**Cluster Analysis with Auto-Encoders**

While cluster analysis has traditionally been implemented with relatively simple algorithms like K-Means and Expectation-Maximization, the relatively recent emergence of Deep Neural Networks in applied data science has brought a new, more complex method to the field: the auto-encoder.

An auto-encoder is essentially an extension of a Deep Neural Network (DNN): DNNS traditionally project their input into spaces of ever decreasing dimensionality, thereby transforming it into more and more abstract representations, with the output typically being a scalar or a (relatively low-dimensional) vector. The former case occurs when the DNN is applied for a regression task, or a task of binary classification (which itself is only an extension of logistic regression), while the latter occurs in multi-class classification. In all cases, the DNN is fitted according to a very determined goal, i.e. the data are not treated in an exploratory way.

Auto-encoders, on the other hand, are purely explorative tools. The clue to their application is to attach an essentially mirrored DNN to the output layer of a classic DNN. The output of the final layer of this mirrored DNN then has the same dimensionality and structure as the input to the "classic" part of the auto-encoder. An auto-encoder is thus comprised of two parts: the first part is a sequence of layers that projects the data into a very abstract representation, and thus resembles a classic DNN for classification. The second part projects this abstract represntation into increasingly complex representations, and ultimately into the same format as that of the original input. The first part is referred to as the * encoder*, the second part is called a *decoder*. The goal in fitting in auto-encoder is then to produce outputs that are as similar as possible to the input.

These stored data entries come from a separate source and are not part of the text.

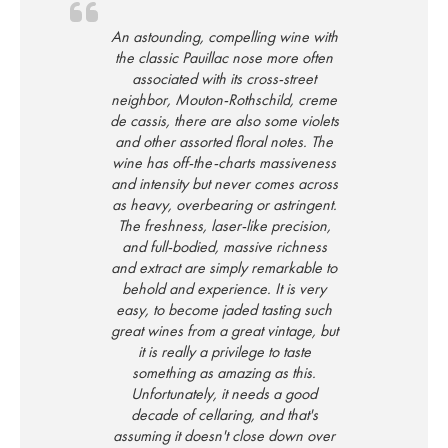
An astounding, compelling wine with
the classic Pauillac nose more often
associated with its cross-street
neighbor, Mouton-Rothschild, creme
de cassis, there are also some violets
and other assorted floral notes. The
wine has off-the-charts massiveness
and intensity but never comes across
as heavy, overbearing or astringent.
The freshness, laser-like precision,
and full-bodied, massive richness
and extract are simply remarkable to
behold and experience. It is very
easy, to become jaded tasting such
great wines from a great vintage, but
it is really a privilege to taste
something as amazing as this.
Unfortunately, it needs a good
decade of cellaring, and that's
assuming it doesn't close down over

By projecting the input into lower-dimensional spaces, the auto-encoder is forced to learn to extract features that are relevant for the reconstruction of the input. Ultimately, this means that the auto-encoder must learn to recognize which data are similar to each-other. For in the most abstracted state, i.e. the layer corresponding to the output layer of a classic DNN, there are not really any features left to describe the input data. If that layer is e.g. a simple five-dimensional vector, then the meaning of this vector is essentially that of a list with probabilities of cluster associations. Here, each dimension represents one cluster, and the input data-point is therefore assigned to the cluster the index of which matches the dimension with the highest probability value. The vector is thus functionally the same as the list of Euclidean distances to cluster means in the K-means algorithm, and as the list of probability-density values of the EM algorithm.

The most abstract data representation in the auto-encoder is thus nothing more than a quasi-one-hot encoded vector informing about the likelihood of particular cluster associations. This vector, or rather the list of vectors over all data points, is indeed the product we want to obtain from applying the auto-encoder. Applying the argmax function to this list of vectors yields a list of cluster indices, such that we can assign each data point to one cluster. The reconstruction of the input is in most cases only a by-product, and in a purely explorative analysis it serves as a quality control: If the reconstructions are good, then we can likley trust the cluster pattern found by the auto-encoder. If it is not, then the cluster pattern will be rather random, and should not be trusted (in this case, a frquent occurrence is that all data will come to lie in one cluster).

Unlike the situation in the K-means and EM algorithms, where a set of randomly initialized cluster-mean estimates is provided as an input, the same is not necessary for the auto-encoder. Instead of moving a set of cluster means through the space occupied by the data, the autoe-encoder instead moves a set of separating hyperplanes (a feature more common to the world of classification). This is done by the weight updates that compress the data into representations meaningful for successful reconstruction. Clusters are thus not defined by their means, but by their boundaries.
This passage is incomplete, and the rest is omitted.